About this exercise ▸
Only the number is needed. Please count the lines below in which the word "vozidle" occurs.

Excerpted records: Begin

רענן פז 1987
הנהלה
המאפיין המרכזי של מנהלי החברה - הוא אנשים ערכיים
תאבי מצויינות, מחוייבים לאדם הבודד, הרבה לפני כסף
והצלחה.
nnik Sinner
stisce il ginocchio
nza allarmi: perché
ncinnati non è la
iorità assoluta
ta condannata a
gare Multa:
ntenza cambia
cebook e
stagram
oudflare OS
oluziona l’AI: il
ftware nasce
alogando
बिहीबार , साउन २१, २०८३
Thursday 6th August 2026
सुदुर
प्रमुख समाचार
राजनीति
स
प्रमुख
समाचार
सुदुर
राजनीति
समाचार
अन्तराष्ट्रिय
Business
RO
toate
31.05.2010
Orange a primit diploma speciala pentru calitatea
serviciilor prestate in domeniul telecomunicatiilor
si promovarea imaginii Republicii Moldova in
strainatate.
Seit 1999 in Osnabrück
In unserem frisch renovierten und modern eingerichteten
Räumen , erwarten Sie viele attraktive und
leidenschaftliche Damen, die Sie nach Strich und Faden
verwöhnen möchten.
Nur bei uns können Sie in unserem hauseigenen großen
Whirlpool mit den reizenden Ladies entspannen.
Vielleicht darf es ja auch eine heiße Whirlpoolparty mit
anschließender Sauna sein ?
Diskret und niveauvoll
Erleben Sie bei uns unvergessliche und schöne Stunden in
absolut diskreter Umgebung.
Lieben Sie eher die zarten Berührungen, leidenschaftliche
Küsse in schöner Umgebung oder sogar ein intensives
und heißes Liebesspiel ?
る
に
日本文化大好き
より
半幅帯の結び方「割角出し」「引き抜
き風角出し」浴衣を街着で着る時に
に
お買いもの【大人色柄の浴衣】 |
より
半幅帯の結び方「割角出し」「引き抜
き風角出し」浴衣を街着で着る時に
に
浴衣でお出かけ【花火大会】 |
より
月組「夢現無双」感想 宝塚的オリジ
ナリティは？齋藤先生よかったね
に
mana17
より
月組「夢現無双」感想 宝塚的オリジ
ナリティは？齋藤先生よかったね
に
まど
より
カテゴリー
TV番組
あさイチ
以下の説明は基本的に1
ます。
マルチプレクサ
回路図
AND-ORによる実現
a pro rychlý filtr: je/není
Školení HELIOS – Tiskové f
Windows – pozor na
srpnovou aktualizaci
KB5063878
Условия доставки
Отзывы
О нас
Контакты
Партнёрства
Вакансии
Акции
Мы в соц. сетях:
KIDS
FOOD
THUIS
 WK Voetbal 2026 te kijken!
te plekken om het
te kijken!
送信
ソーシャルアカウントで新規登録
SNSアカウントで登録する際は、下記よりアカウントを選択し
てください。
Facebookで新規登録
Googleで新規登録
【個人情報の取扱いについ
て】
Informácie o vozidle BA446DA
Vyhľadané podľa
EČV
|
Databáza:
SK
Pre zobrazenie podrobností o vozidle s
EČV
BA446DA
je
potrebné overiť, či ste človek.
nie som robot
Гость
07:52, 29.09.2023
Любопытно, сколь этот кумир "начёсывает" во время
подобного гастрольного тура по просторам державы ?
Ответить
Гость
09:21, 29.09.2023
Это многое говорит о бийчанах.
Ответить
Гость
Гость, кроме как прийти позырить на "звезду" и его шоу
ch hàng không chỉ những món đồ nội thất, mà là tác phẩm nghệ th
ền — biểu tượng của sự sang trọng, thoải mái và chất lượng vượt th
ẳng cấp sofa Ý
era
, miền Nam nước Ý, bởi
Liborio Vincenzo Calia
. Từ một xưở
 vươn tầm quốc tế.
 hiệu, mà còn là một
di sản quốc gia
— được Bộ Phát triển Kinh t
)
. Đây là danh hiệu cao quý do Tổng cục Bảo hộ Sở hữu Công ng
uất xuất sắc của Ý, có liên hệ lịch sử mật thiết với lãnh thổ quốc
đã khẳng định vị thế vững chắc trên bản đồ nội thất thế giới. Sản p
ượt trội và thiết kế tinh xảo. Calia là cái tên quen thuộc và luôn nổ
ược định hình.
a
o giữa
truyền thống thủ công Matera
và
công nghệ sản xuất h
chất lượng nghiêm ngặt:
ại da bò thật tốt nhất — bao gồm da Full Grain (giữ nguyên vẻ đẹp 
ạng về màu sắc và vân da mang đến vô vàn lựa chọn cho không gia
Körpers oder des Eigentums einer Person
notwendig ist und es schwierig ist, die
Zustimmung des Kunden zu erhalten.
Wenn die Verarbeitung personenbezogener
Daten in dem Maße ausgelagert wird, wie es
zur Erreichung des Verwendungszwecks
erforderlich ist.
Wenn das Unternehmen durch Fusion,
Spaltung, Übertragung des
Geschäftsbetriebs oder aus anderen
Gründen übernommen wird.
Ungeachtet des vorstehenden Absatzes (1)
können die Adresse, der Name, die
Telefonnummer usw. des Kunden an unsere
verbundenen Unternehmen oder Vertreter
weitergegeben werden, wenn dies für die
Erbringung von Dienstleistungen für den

Excerpted records: End

Exercise result ▸
2